I walked to the edge of the bed and looked Julian straight in the eye. I didn't see my husband there. I saw the arrogant, cold lawyer I had first met.
"You think you’re safe with her, Julian? You think she’s your 'north star'?" I leaned down, lowering my voice so only he could hear. "Check the drawer of your hospital table. I left something there for you. When your 'first love' leaves to go spend the money she thinks she’s inherited, take a look."
I turned and walked out, not looking back at Elizabeth’s smug face.
Two Hours Later
I sat in the hospital cafeteria, staring at a cup of tea I couldn't drink. Sarah was sitting across from me, her hand over mine.
"He’ll remember, Lia.
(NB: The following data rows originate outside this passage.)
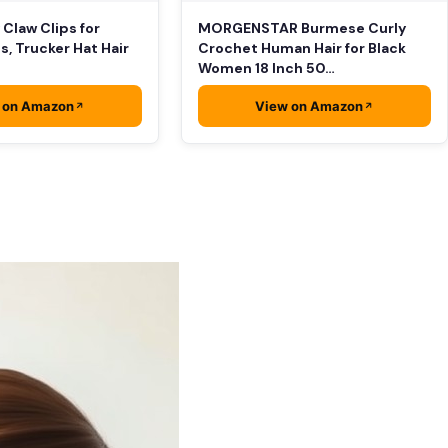
 Claw Clips for
MORGENSTAR Burmese Curly
s, Trucker Hat Hair
Crochet Human Hair for Black
Women 18 Inch 50…
 on Amazon
View on Amazon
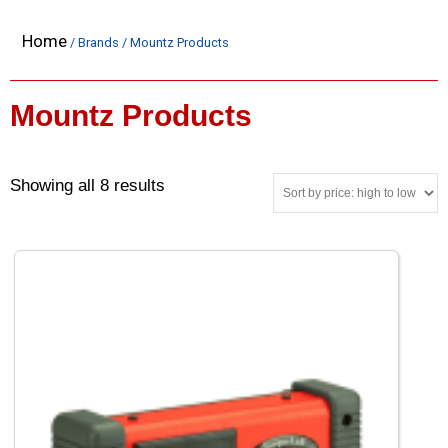
Home
/ Brands / Mountz Products
Mountz Products
Showing all 8 results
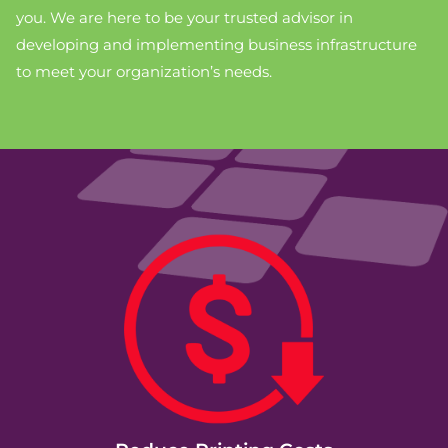
you. We are here to be your trusted advisor in
developing and implementing business infrastructure
to meet your organization’s needs.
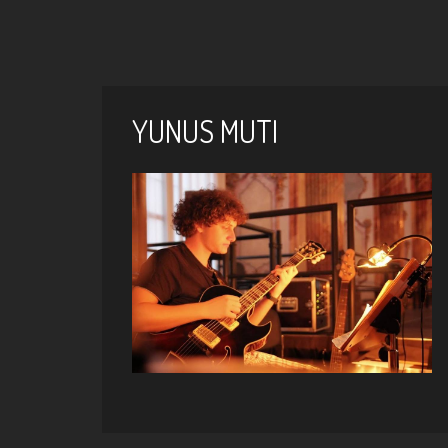
YUNUS MUTI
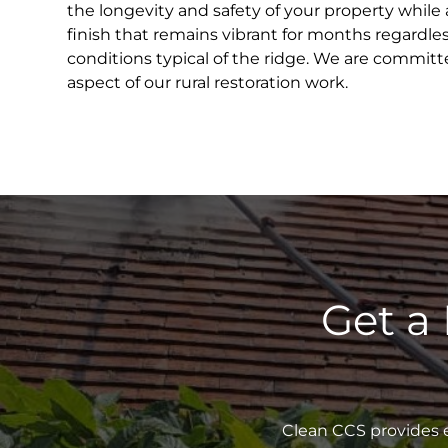
the longevity and safety of your property while 
finish that remains vibrant for months regardle
conditions typical of the ridge. We are committ
aspect of our rural restoration work.
Get a
Clean CCS provides e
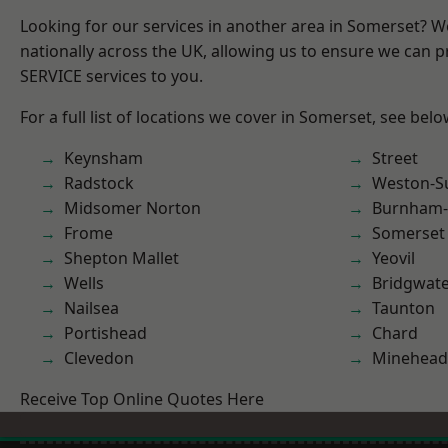
Looking for our services in another area in Somerset? 
nationally across the UK, allowing us to ensure we can pr
SERVICE services to you.
For a full list of locations we cover in Somerset, see belo
Keynsham
Street
Radstock
Weston-S
Midsomer Norton
Burnham-
Frome
Somerset
Shepton Mallet
Yeovil
Wells
Bridgwat
Nailsea
Taunton
Portishead
Chard
Clevedon
Minehead
Receive Top Online Quotes Here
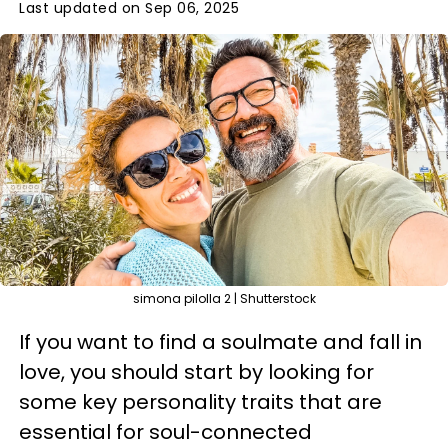
Last updated on Sep 06, 2025
simona pilolla 2 | Shutterstock
If you want to find a soulmate and fall in
love, you should start by looking for
some key personality traits that are
essential for soul-connected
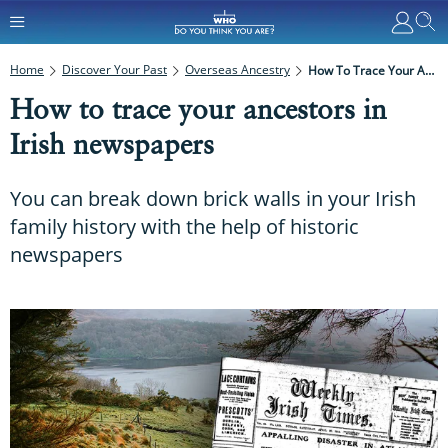
Home
Discover Your Past
Overseas Ancestry
How To Trace Your Ancestors In Irish Newspapers
How to trace your ancestors in
Irish newspapers
You can break down brick walls in your Irish
family history with the help of historic
newspapers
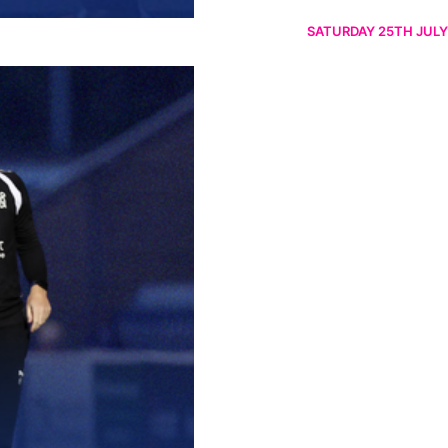
SATURDAY 25TH JULY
He has to," Sarah said.
"And if he doesn't?" I asked. "If the Julian who loved me is gone forever, and only the Julian who ignored me is left? I can't go back to being a shadow, Sarah. I won't."
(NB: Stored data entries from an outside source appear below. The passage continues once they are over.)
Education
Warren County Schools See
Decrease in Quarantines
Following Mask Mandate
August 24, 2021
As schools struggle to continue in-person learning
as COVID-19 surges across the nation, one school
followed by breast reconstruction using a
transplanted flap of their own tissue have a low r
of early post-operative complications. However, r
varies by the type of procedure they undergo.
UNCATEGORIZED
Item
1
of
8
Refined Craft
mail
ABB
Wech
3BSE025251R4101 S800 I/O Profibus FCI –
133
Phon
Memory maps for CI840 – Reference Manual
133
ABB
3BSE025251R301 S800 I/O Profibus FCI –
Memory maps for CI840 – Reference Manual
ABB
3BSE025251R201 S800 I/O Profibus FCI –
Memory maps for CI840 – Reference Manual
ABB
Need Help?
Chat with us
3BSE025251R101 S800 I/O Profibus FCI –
"You don't have to," Sarah said. "You’re the Managing Partner of the firm now. You have the power. If he wants to play the amnesiac, let him. But make him do it on your terms."
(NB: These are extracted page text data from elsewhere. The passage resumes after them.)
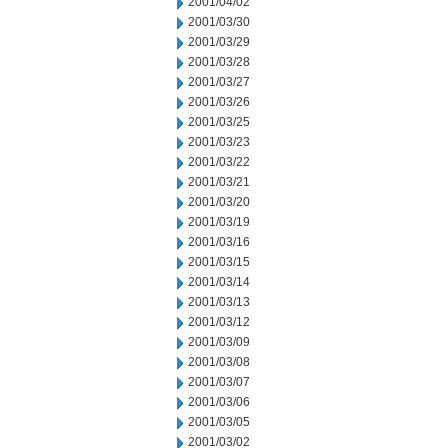
2001/04/02
2001/03/30
2001/03/29
2001/03/28
2001/03/27
2001/03/26
2001/03/25
2001/03/23
2001/03/22
2001/03/21
2001/03/20
2001/03/19
2001/03/16
2001/03/15
2001/03/14
2001/03/13
2001/03/12
2001/03/09
2001/03/08
2001/03/07
2001/03/06
2001/03/05
2001/03/02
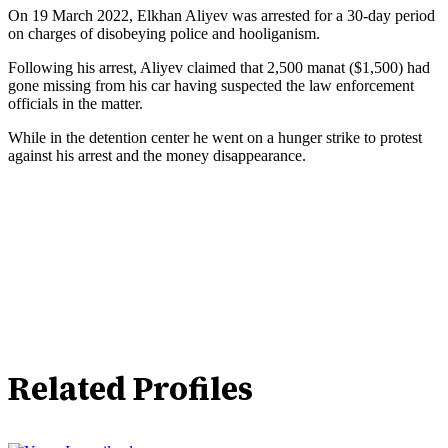
On 19 March 2022, Elkhan Aliyev was arrested for a 30-day period
on charges of disobeying police and hooliganism.
Following his arrest, Aliyev claimed that 2,500 manat ($1,500) had
gone missing from his car having suspected the law enforcement
officials in the matter.
While in the detention center he went on a hunger strike to protest
against his arrest and the money disappearance.
Related Profiles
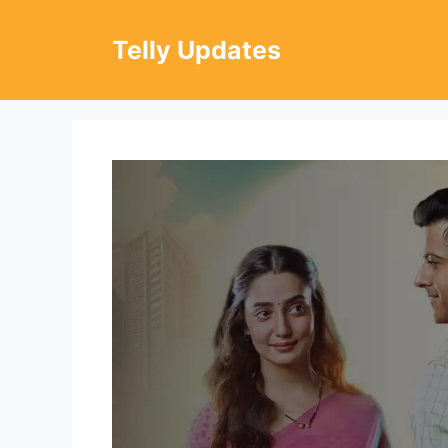
Skip
to
Telly Updates
content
My phone buzzed. It was a message from the private investigator I had hired to keep an eye on Elizabeth.
“She’s not at the hospital anymore. She’s at a private bank on 5th Avenue. She’s trying to access the trust funds using a power of attorney Julian signed last year.”
A slow, predatory smile spread across my face. Julian might have forgotten me, but his bank hadn't. And as the Managing Partner and legal proxy, I was the only one who could authorize a withdrawal of that size.
Back in the ICU
Julian sat in the silence of his room. The headache was a dull roar behind his eyes. He looked at the drawer Lia had mentioned. He didn't know why he felt a pull toward it. He didn't know why the sight of that woman the one with the red lipstick and the fierce eyes made his chest ache with a phantom pain.
He pulled open the drawer.
Inside was a small, digital recorder and a single, torn photograph.
He picked up the photo. It was a picture of him and a woman at a library. She was laughing. He was looking at her with an intensity that terrified him. It wasn't the way he looked at Elizabeth. He looked at Elizabeth like a trophy. He looked at the woman in the photo like she was his oxygen.
He pressed play on the recorder.
"October 14th: She cooked that spicy chicken again today... I’m a coward. I hide behind my work because when she looks at me, I feel like I don't deserve her."
Julian’s breath hitched. That was his voice. Those were his thoughts.
He looked at the woman in the photo again. The red-lipped stranger from the boardroom. The "junior associate."
Suddenly, a flash of white-hot light exploded in his mind. The spicy food. The cold bed. The hidden divorce papers. It wasn't a full memory, but it was a feeling. A crushing, overwhelming sense of loss.
The door opened. Elizabeth walked in, looking radiant. "Julian, darling! I’ve taken care of everything. The firm is safe, and we can finally be together without any... distractions."
Julian looked at her. For the first time, the "north star" looked dim. He looked at the photo of the woman in the library and then at the woman standing before him.
"Elizabeth," Julian said, his voice cold and precise the voice of the man who never lost. "Where did you go just now? I thought you said you’d never leave my side."
"I... I just had to handle some paperwork for the hospital, honey," she lied, her eyes shifting.
Julian gripped the digital recorder in his hand. He didn't remember everything yet. He didn't remember the three years of marriage or the name of the girl in the photo.
But he remembered how to cross-examine a liar.
"The hospital doesn't have a branch on 5th Avenue, Elizabeth," Julian said, his eyes narrowing. "Now, why don't you tell me who the woman in this photo is, and why my own voice is telling me that I don't deserve her?"
Elizabeth realizes her window of opportunity is closing. She lunges for the recorder, but the door swings open. Lia stands there, flanked by two federal marshals. "I'll tell you who she is, Julian. She's the woman who just froze your bank accounts and she's the woman who's about to have your 'first love' arrested for fraud."